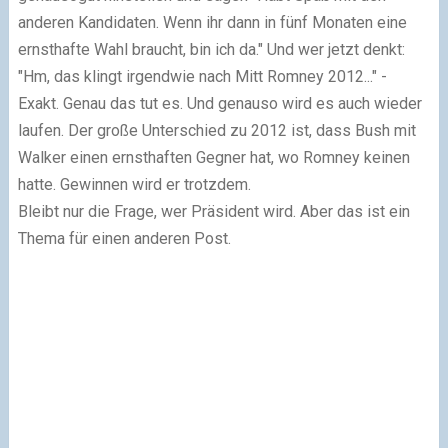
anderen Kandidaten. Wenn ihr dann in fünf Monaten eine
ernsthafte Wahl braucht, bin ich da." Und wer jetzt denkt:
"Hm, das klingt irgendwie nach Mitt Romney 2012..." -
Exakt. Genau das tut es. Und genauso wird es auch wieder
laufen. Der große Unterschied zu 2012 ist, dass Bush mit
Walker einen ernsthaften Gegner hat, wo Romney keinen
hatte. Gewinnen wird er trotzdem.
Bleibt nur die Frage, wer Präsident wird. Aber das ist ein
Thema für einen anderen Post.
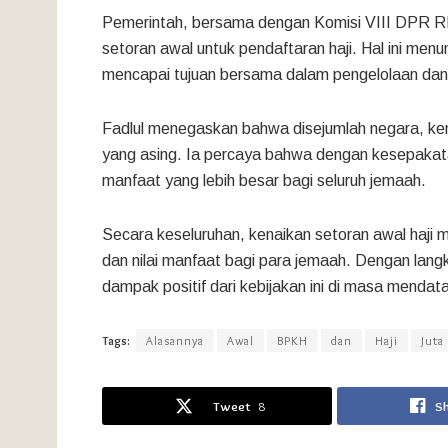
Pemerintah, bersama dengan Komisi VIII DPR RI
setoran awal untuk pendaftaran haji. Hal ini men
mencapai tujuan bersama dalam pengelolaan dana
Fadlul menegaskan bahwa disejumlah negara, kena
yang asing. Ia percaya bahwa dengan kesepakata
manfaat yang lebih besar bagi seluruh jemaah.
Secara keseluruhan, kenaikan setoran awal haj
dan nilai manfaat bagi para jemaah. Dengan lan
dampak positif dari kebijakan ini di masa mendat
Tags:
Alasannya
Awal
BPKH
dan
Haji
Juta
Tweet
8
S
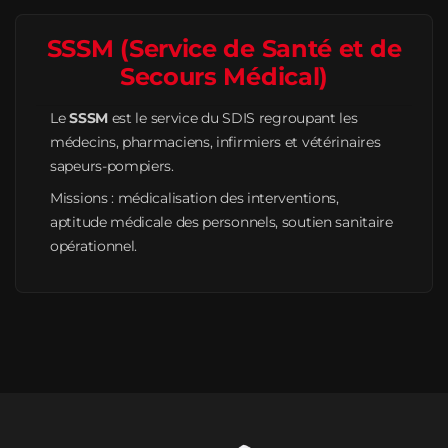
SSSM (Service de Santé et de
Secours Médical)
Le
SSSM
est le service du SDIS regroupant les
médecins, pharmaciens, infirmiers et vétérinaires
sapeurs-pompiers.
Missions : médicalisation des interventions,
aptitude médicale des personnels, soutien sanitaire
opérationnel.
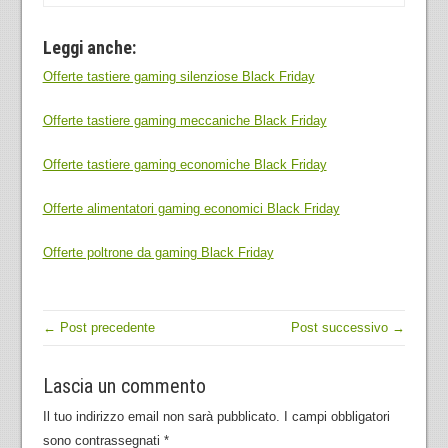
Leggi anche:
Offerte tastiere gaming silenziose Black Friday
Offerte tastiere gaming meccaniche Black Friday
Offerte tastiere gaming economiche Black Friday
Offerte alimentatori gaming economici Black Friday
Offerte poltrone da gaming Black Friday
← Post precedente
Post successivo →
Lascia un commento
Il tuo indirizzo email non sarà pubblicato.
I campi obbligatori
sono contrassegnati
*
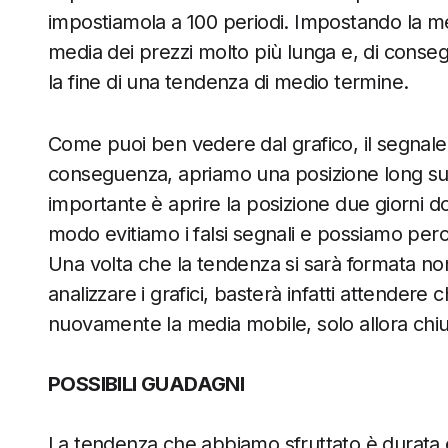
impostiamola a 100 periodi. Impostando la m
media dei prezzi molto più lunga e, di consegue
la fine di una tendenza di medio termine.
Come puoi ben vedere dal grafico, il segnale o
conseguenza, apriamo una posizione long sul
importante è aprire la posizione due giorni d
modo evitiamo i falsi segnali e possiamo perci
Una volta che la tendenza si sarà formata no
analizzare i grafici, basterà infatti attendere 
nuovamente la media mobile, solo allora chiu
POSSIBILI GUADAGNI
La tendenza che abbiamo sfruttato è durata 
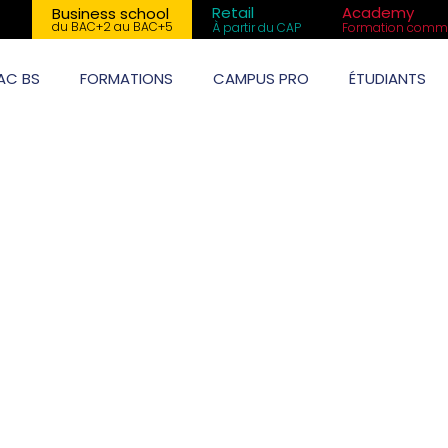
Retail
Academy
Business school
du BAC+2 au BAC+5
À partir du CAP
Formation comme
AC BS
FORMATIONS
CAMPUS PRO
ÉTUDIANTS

***

Scan the entries above for the word "einen", then copy every line in which it occurs.

Walker einen ernsthaften Gegner hat, wo Romney keinen
Thema für einen anderen Post.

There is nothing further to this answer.